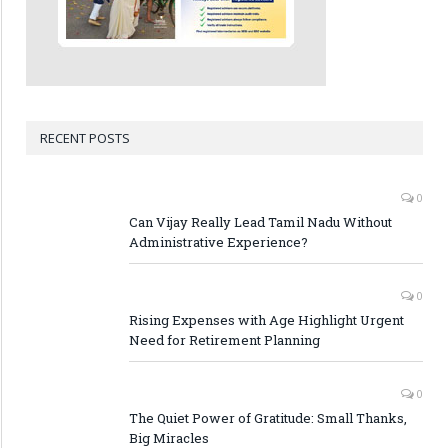
RECENT POSTS
0
Can Vijay Really Lead Tamil Nadu Without
Administrative Experience?
0
Rising Expenses with Age Highlight Urgent
Need for Retirement Planning
0
The Quiet Power of Gratitude: Small Thanks,
Big Miracles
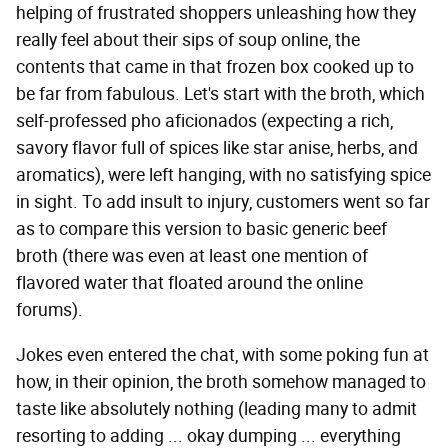
helping of frustrated shoppers unleashing how they
really feel about their sips of soup online, the
contents that came in that frozen box cooked up to
be far from fabulous. Let's start with the broth, which
self-professed pho aficionados (expecting a rich,
savory flavor full of spices like star anise, herbs, and
aromatics), were left hanging, with no satisfying spice
in sight. To add insult to injury, customers went so far
as to compare this version to basic generic beef
broth (there was even at least one mention of
flavored water that floated around the online
forums).
Jokes even entered the chat, with some poking fun at
how, in their opinion, the broth somehow managed to
taste like absolutely nothing (leading many to admit
resorting to adding ... okay dumping ... everything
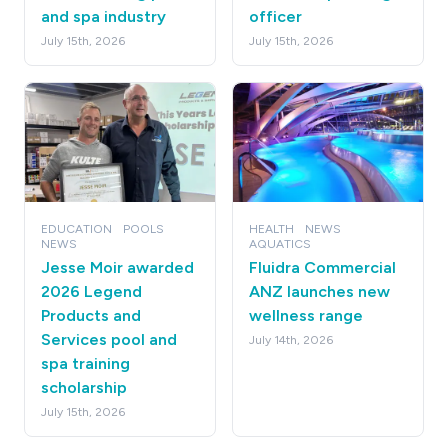
and spa industry
officer
July 15th, 2026
July 15th, 2026
EDUCATION
POOLS
HEALTH
NEWS
NEWS
AQUATICS
Jesse Moir awarded
Fluidra Commercial
2026 Legend
ANZ launches new
Products and
wellness range
Services pool and
July 14th, 2026
spa training
scholarship
July 15th, 2026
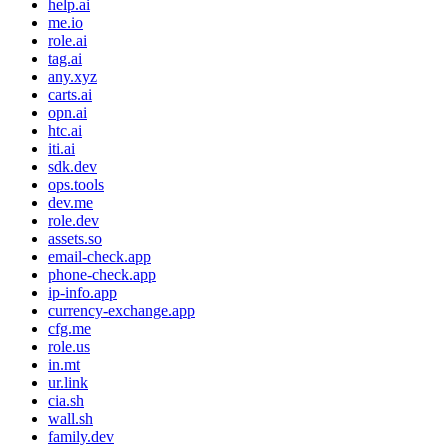
help.ai
me.io
role.ai
tag.ai
any.xyz
carts.ai
opn.ai
htc.ai
iti.ai
sdk.dev
ops.tools
dev.me
role.dev
assets.so
email-check.app
phone-check.app
ip-info.app
currency-exchange.app
cfg.me
role.us
in.mt
ur.link
cia.sh
wall.sh
family.dev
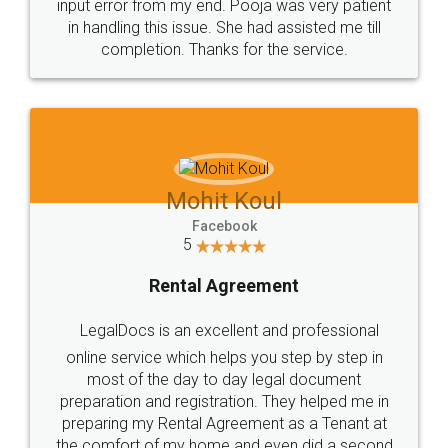
input error from my end. Pooja was very patient
in handling this issue. She had assisted me till
completion. Thanks for the service.
Mohit Koul
Facebook
5
Rental Agreement
LegalDocs is an excellent and professional
online service which helps you step by step in
most of the day to day legal document
preparation and registration. They helped me in
preparing my Rental Agreement as a Tenant at
the comfort of my home and even did a second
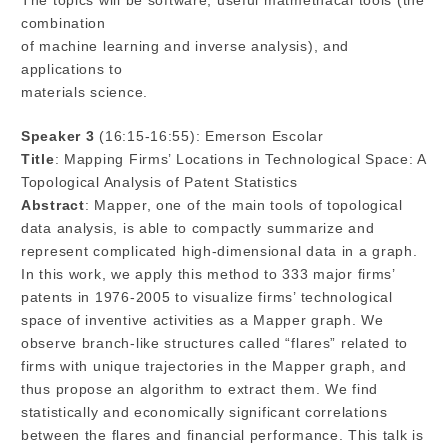
The topics will be software, useful matmethacal tools (the
combination
of machine learning and inverse analysis), and
applications to
materials science.
Speaker 3
(16:15-16:55): Emerson Escolar
Title
: Mapping Firms’ Locations in Technological Space: A
Topological Analysis of Patent Statistics
Abstract
: Mapper, one of the main tools of topological
data analysis, is able to compactly summarize and
represent complicated high-dimensional data in a graph.
In this work, we apply this method to 333 major firms’
patents in 1976-2005 to visualize firms’ technological
space of inventive activities as a Mapper graph. We
observe branch-like structures called “flares” related to
firms with unique trajectories in the Mapper graph, and
thus propose an algorithm to extract them. We find
statistically and economically significant correlations
between the flares and financial performance. This talk is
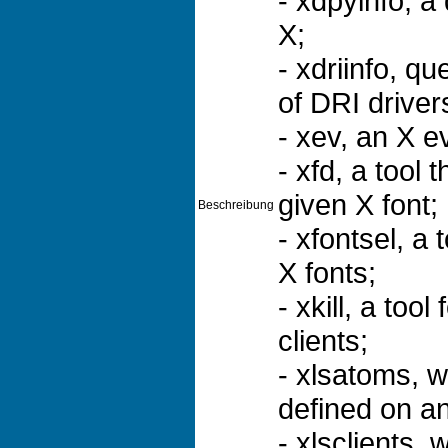
- xdpyinfo, a 
X;
- xdriinfo, q
of DRI driver
- xev, an X e
- xfd, a tool 
given X font;
Beschreibung
- xfontsel, a
X fonts;
- xkill, a too
clients;
- xlsatoms, w
defined on an
- xlsclients, 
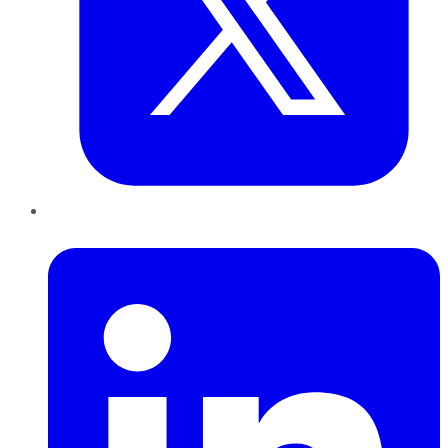
LinkedIn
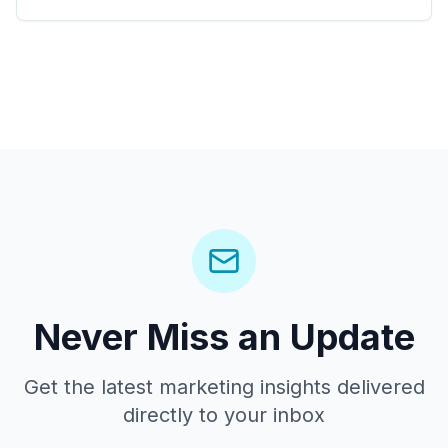
Never Miss an Update
Get the latest marketing insights delivered
directly to your inbox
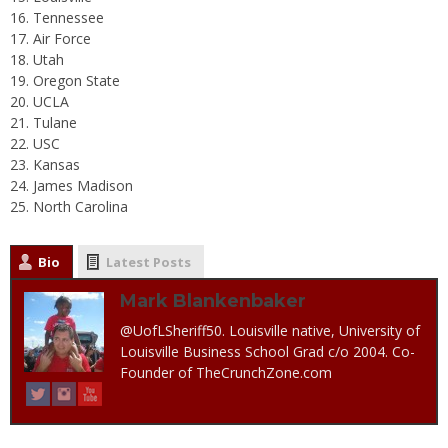
Tennessee
Air Force
Utah
Oregon State
UCLA
Tulane
USC
Kansas
James Madison
North Carolina
Bio
Latest Posts
Mark Blankenbaker
@UofLSheriff50. Louisville native, University of
Louisville Business School Grad c/o 2004. Co-
Founder of TheCrunchZone.com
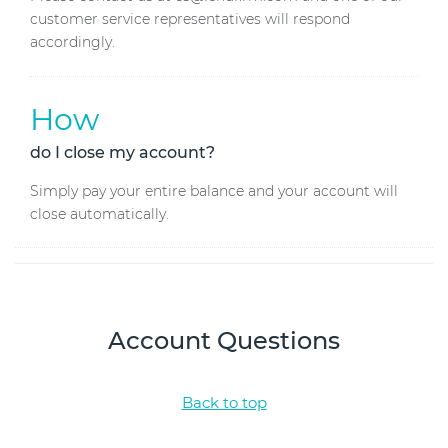
customer service representatives will respond
accordingly.
How
do I close my account?
Simply pay your entire balance and your account will
close automatically.
Account Questions
Back to top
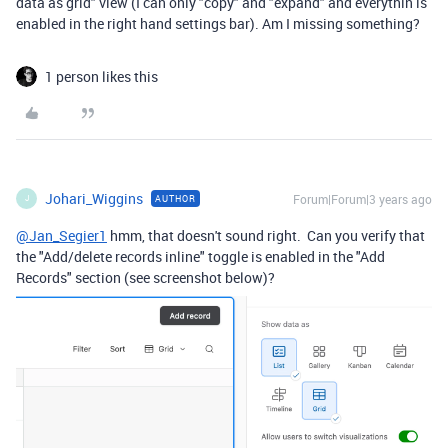
data as grid" view (I can only "copy" and "expand" and everythin is
enabled in the right hand settings bar). Am I missing something?
1 person likes this
Johari_Wiggins
Forum|Forum|3 years ago
AUTHOR
J
@Jan_Segier1
hmm, that doesn't sound right. Can you verify that
the "Add/delete records inline" toggle is enabled in the "Add
Records" section (see screenshot below)?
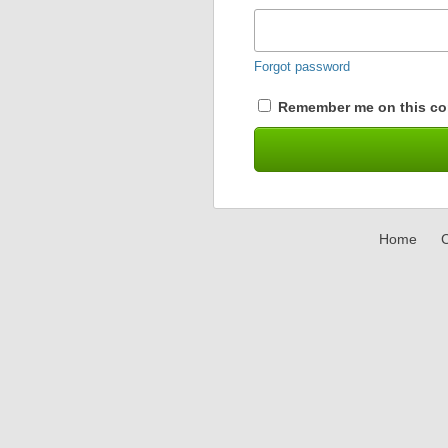
Forgot password
Remember me on this co
Home
C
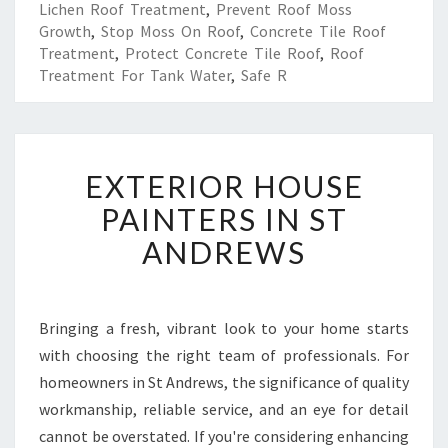
Lichen Roof Treatment
,
Prevent Roof Moss
Growth
,
Stop Moss On Roof
,
Concrete Tile Roof
Treatment
,
Protect Concrete Tile Roof
,
Roof
Treatment For Tank Water
,
Safe R
E
EXTERIOR HOUSE
X
T
PAINTERS IN ST
E
ANDREWS
R
I
O
R
Bringing a fresh, vibrant look to your home starts
H
with choosing the right team of professionals. For
O
U
homeowners in St Andrews, the significance of quality
S
workmanship, reliable service, and an eye for detail
E
cannot be overstated. If you're considering enhancing
P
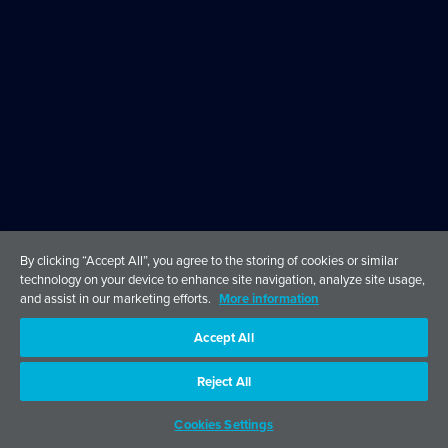
By clicking “Accept All”, you agree to the storing of cookies or similar
technology on your device to enhance site navigation, analyze site usage,
and assist in our marketing efforts.
More information
Accept All
Reject All
Cookies Settings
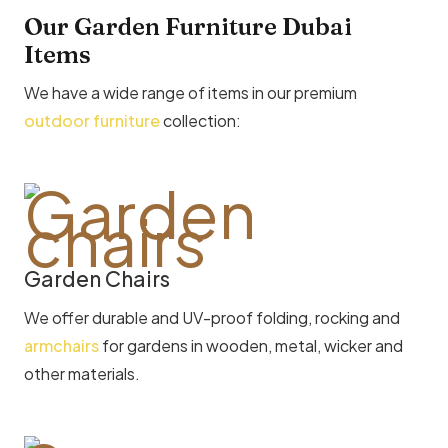
Our Garden Furniture Dubai
Items
We have a wide range of items in our premium
outdoor furniture
collection:
Garden Chairs
We offer durable and UV-proof folding, rocking and
armchairs
for gardens in wooden, metal, wicker and
other materials.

• • • • • • •

PROBLEM TO SOLVE — Would you restate, word for word and with no pictures, only the lines from the opening of the material through the line with "be far from", both included?

YOUR RESPONSE —
RECENT POSTS
0
Can Vijay Really Lead Tamil Nadu Without
Administrative Experience?
0
Rising Expenses with Age Highlight Urgent
Need for Retirement Planning
0
The Quiet Power of Gratitude: Small Thanks,
Big Miracles
helping of frustrated shoppers unleashing how they
really feel about their sips of soup online, the
contents that came in that frozen box cooked up to
be far from fabulous. Let's start with the broth, which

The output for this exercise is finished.